The next night I went northern light hunting again, this time in flip flops (I was on my way to the shower house and somehow got distracted) , in freezing temperatures, like a fool with hope but no socks. I did see faint green glow… and also gained a runny nose that felt well-deserved.
In between laundry and van-cleaning chaos at Blowing Springs, I met a Winnebago Ekko owner who gave me a tour of his pristine rig while mine looked like a laundry-themed crime scene. He invited us to Chili Saturday (sadly, we had plans). That evening he sat alone by the fire playing guitar, turning the whole campground into an accidental indie movie scene.
Cold, art-supplied, snot on face... but spiritually thriving.
Chapter 90: Birthday Tiramisu, Accidental Influencer, and the Woolly “Burger”
Birthday week kicked off with mission: tiramisu ingredients. No oven, no mixer, but lots of confidence. Add a surprise bottle of Dominican rum from Nelson’s coworker and suddenly I was living my dessert destiny. I even treated myself to a pedicure, because happy toes, happy vanlife.
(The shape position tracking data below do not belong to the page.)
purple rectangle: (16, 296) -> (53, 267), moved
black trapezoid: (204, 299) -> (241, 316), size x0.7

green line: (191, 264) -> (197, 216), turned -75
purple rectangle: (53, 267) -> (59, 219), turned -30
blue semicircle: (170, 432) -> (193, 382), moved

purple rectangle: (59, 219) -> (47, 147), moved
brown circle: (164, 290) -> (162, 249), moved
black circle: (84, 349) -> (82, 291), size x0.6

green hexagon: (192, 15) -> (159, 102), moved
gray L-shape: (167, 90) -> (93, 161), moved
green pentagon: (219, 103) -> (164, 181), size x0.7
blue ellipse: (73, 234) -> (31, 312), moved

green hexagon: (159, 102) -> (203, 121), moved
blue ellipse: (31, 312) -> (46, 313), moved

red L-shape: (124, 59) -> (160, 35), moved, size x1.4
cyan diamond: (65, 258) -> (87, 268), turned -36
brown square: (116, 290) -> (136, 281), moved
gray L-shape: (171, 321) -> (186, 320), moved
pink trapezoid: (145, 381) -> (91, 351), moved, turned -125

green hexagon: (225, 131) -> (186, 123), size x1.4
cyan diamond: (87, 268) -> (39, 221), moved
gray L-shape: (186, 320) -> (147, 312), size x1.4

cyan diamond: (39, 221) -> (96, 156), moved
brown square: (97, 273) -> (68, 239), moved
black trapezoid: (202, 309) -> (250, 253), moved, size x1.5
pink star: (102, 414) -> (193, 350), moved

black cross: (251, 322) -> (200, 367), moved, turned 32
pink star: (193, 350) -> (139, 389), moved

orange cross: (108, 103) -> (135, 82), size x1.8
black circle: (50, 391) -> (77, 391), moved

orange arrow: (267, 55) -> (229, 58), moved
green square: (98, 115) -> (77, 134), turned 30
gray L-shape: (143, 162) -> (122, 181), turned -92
Then came Fly Tying with Coffee at the CCC Lodge, our first class. We parked next to a truck plastered with fishing YouTube stickers. Turns out it belonged to Paul, a semi-celebrity fly-fishing YouTuber running a “spot me and win a free T-shirt” contest.
Someone at my table won.
I, however, misheard everything and politely asked a stranger if he happened to have a size Small in free T-shirts.
Reader… he gave me one anyway.
| T shirt inside... a nice one too! |
The class itself was like craft hour for fishermen. I learned that a “Woolly Bugger” is not, in fact, a burger. We used tools called a bobbin and a whip finisher, and materials that sounded like exotic menu items. We also tied a San Juan worm, which I thought was a sand worm, and looked suspiciously like a fried shrimp.
| Very woolly LOL |
| Don Don learning to speak Trout |
Nelson immediately went to the river to test his handmade flies. I went back to the van to sketch trout like a calm, supportive fish wife. For dinner, despite spending the whole day thinking about fish, I made teriyaki chicken, which somehow felt perfect.
From auroras and art supplies to birthday tiramisu and accidental brush with internet fame—this week felt cozy, weird, creative, and deeply us.